The color temperature of a bulb is another aspect to consider when selecting a bulb for its visual quality. Many aquarium bulbs are categorized by their color temperature, signified by their
Kelvin rating (K-rating), to give us insight to the appearance of the light emitted by the bulb. The K-rating of a bulb describes the temperature (in degrees Kelvin) and the corresponding color, a theoretical "blackbody," radiates when heated at that same temperature.
The progression of the radiating color follows the color spectrum, from red, orange, yellow, green, blue, indigo, and finally violet as the temperature increases. For example, at 0°K (equivalent to -273° Celsius), a piece of steel or any other blackbody emits no light. As the temperature increases, it begins to emit a red light and continues along the color spectrum as the temperature increases. In other words, bulbs with lower K-ratings tend to produce light that appear "warmer" such as reds, yellows, and oranges and bulbs with high K-ratings produce light that appears "cool." Sunlight at noon has a K-rating of 5500°K and contains a blend of all the colors of the color spectrum. For this reason, a 5500°K bulb is referred to as a full-spectrum bulb and can be used as a reference point when selecting a bulb based on its K-rating.
Aquarium lighting serves a crucial function of providing vital energy necessary for photosynthesis. As the primary light source (and in most cases, the only light source), proper aquarium lighting is essential for any system that contains photosynthetic organisms such as
corals. When we are concerned with lighting conditions necessary to sustain life, we are most interested in the intensity of the bulb.

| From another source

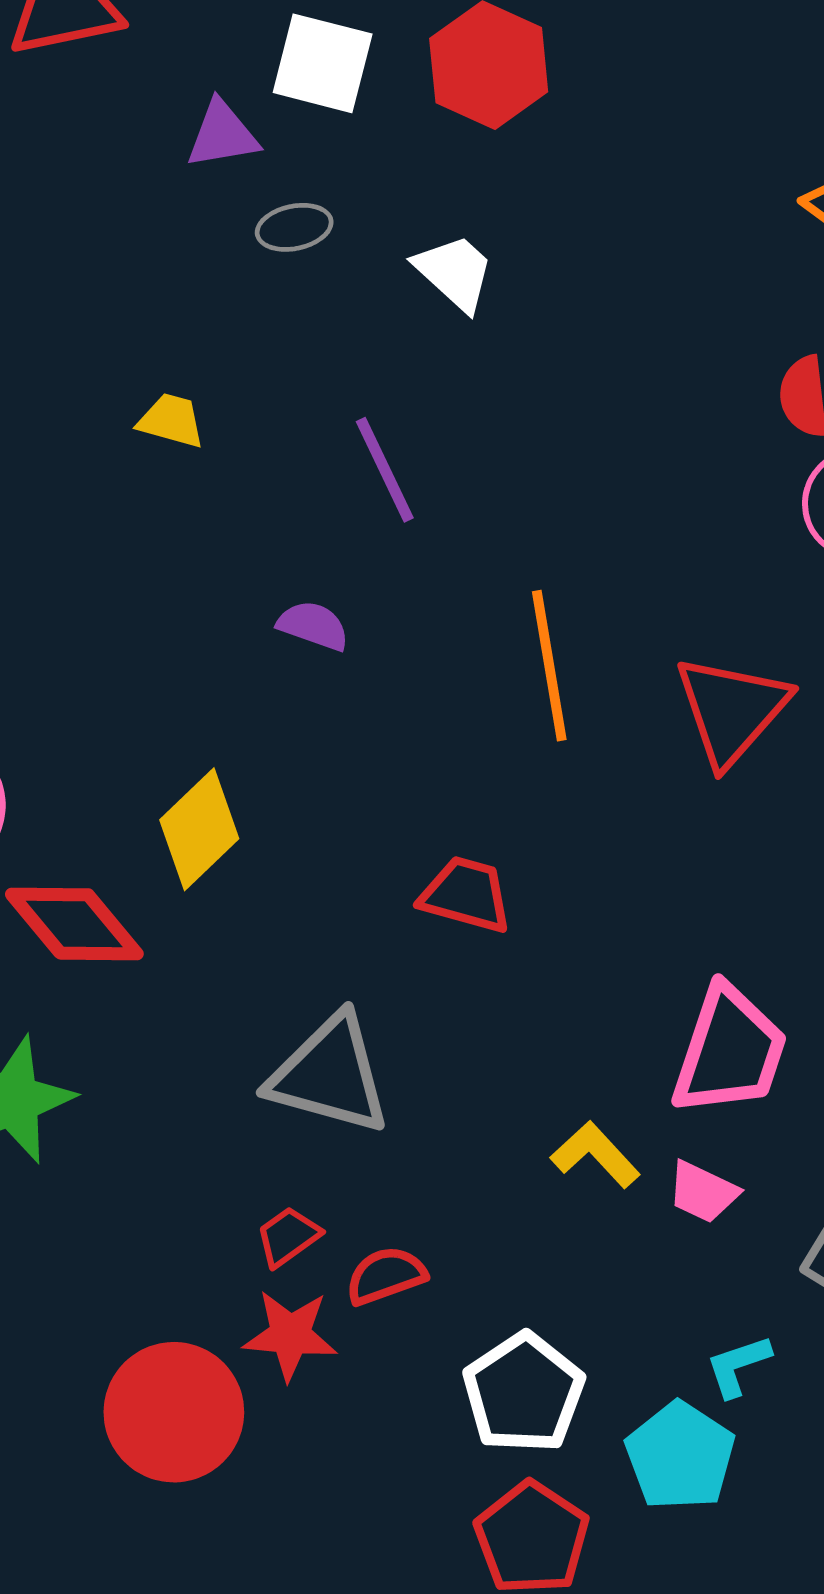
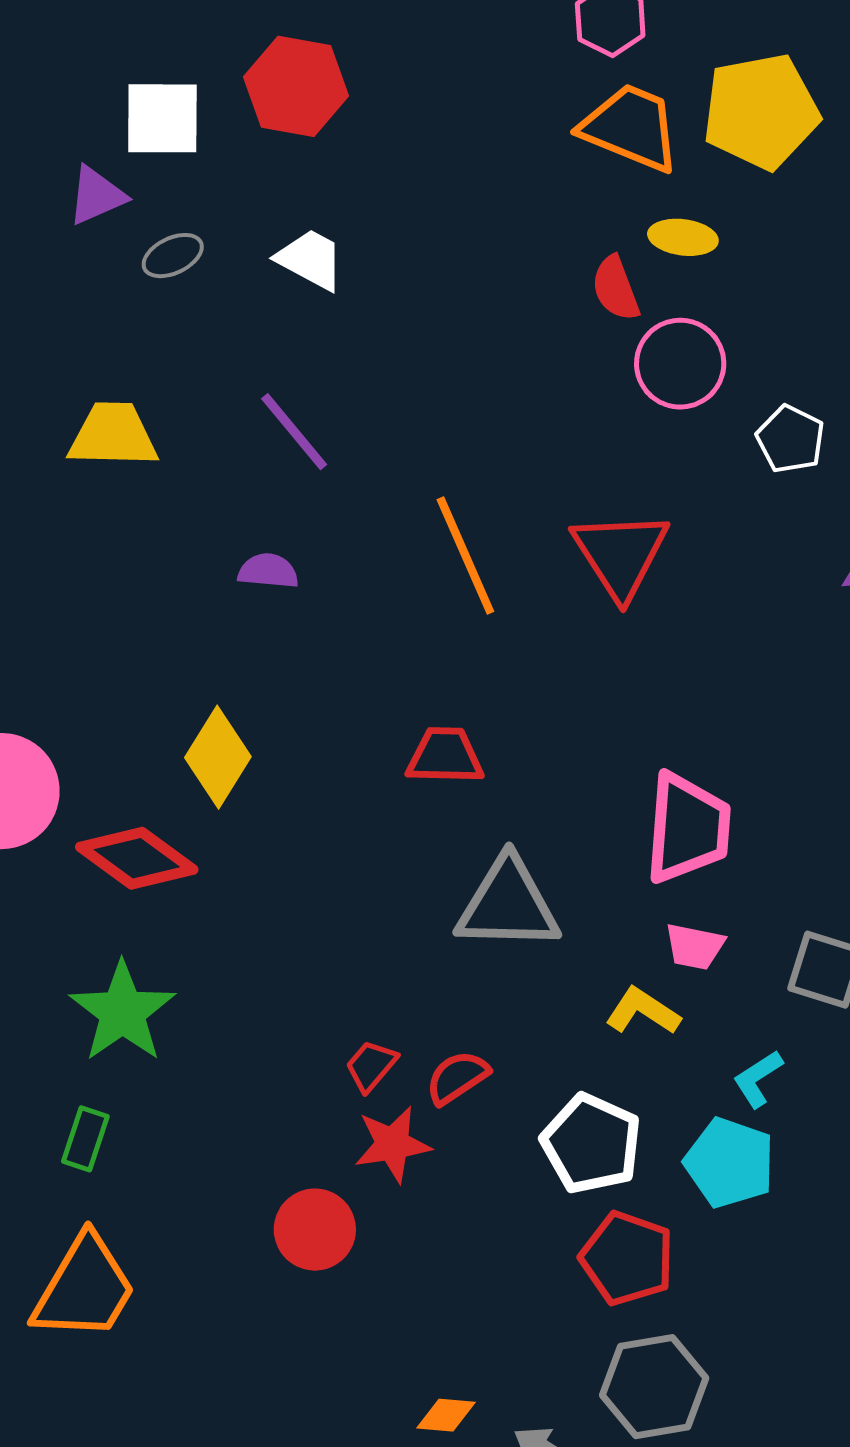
yellow trapezoid: (171, 421) -> (113, 435), size x1.6
gray triangle: (330, 1075) -> (508, 904), moved
yellow L-shape: (595, 1155) -> (643, 1011), moved
red circle: (174, 1412) -> (315, 1230), size x0.7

Though many factors such as water depth, water clarity, and height/location of the light fixture affect light intensity, the total wattage of a light fixture serves as a general guide when selecting light fixtures. In general, fixtures that utilize higher wattage bulbs will have greater light intensity. Therefore, aquariums that require high lighting conditions will need light fixtures with higher wattage output.

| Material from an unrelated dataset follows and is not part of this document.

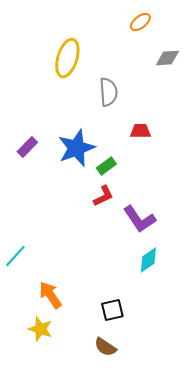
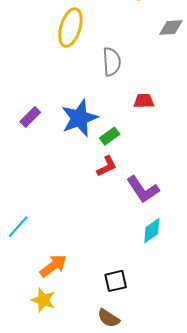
orange arrow: (50, 295) -> (53, 266), turned 88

A good basic rule to follow is to provide 1 to 2 watts of lighting per gallon for fish-only aquariums, 2 to 5 watts per gallon for freshwater planted aquariums, and 4 to 8 watts per gallon for reef aquariums. To calculate the number of watts per gallon an aquarium receives from a light fixture, simply divide the total wattage of the light fixture by the number of gallons of the aquarium. For example, a 55-watt fixture used over a 29-gallon aquarium will provide its inhabitants with slightly less than 2 watts of light per gallon. While this amount of light is perfect for fish-only aquariums, it may not be adequate for most photosynthetic reef inhabitants. Keep in mind that these lighting requirements will vary depending on the species you are keeping and the depth of your tank. It is essential to research the specific lighting requirements of each species.
Selecting the appropriate bulbs and light fixture may seem confusing at first, but by properly identifying your lighting needs as well as the lighting requirements of your aquarium inhabitants, you'll be able to narrow your choices. A carefully selected light fixture will provide you with years of use and a healthy successful aquarium.